- Born: October 9, 1964 Paris
- Died: September 15, 2011 (aged 46)
- Education: École des Arts Appliqués, École des Beaux-Arts
- Occupation: Jeweller
- Years active: 1994–2011

= Frédéric Zaavy =

French jeweller (1964 – 2011)

Frédéric Zaavy (9 October 1964 – 15 September 2011) was a Parisian jeweller. He created his most famous pieces for the Fabergé brand.

== Biography ==
Frédéric Zaavy was born in Paris on October 9, 1964. He was the third generation of a family of diamond merchants. After a classic French education during which he undertook courses at several art schools including the École des Arts Appliqués and the École des Beaux-Arts, he decided not to enter the family business.
He traveled to Canada, Québec in 1981, living the poet life. Married Aline Beaupré, a visual artist living in the country side and had 3 children from her: Jérôme Zaavy, Iris Léa Zaavy and Raphaël Zaavy. He later on, studied gemology in California.

After travelling the world and becoming a gemstone dealer in 1994 he decided to turn towards high-class jewellery design. Together with his Taiwanese partner Lisa Chen, they formed the Daring jewellery company based out of the Far East. Later he relocated back to Paris permanently, where he employed several other jewellers and stonesetters in his atelier, splitting from Chen.

In May 2007 Phillips de Pury & Company announced that it would stage Zaavy’s first major exhibition of his work in the US, titled Nymphéas. The exhibition featured thirty pieces of jewellery with highlights being previewed from 10 to 25 May in London and the main exhibition in Manhattan being held from October 22 through to November 2, 2007.

In January 2007 Pallinghurst Resources announced it had acquired Unilever’s entire global portfolio of trademarks, licenses and associated rights relating to the Fabergé brand name. Later it announced the reunification of the Fabergé name with the family. Tatiana and Sarah Fabergé, both great-granddaughters of Peter Carl Fabergé, had become founder members of the Fabergé Heritage Council that was to counsel the unified Fabergé in its pursuit of excellence and creativity.

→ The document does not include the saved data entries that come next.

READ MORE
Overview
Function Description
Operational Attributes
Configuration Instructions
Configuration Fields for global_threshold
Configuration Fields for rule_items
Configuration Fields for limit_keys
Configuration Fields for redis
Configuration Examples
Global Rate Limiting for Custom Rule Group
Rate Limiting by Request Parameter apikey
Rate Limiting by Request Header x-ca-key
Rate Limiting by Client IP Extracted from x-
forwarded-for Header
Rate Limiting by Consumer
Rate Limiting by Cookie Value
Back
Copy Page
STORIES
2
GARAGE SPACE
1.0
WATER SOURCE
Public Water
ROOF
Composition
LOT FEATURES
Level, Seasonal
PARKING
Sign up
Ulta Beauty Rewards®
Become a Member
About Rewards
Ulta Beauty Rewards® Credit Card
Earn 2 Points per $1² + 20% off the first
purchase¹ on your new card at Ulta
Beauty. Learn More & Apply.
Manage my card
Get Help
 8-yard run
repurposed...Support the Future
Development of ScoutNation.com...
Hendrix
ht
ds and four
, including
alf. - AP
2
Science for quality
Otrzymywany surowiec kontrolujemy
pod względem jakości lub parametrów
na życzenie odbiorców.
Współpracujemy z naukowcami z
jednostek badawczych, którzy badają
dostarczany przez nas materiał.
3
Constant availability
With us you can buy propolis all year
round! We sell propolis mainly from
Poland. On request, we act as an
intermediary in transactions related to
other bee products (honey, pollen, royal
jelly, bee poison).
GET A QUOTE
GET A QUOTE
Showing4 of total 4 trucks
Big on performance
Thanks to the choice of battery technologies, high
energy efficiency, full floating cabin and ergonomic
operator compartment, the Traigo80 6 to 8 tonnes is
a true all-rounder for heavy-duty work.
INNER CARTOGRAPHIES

Frédéric Zaavy became the exclusive jeweller for Fabergé on April 22, 2008. He was appointed the first Fabergé work master since the Russian Revolution. Fabergé secured the copyright to 45 of Zaavy’s existing pieces as well as the 55 further pieces it commissioned from him. The 100 pieces in the Fabergé relaunch collection ranged from USD 40,000 to USD 7 million.

Later that year he had to be treated for cancer. But in 2011 the cancer returned. Zaavy died on 15 September 2011.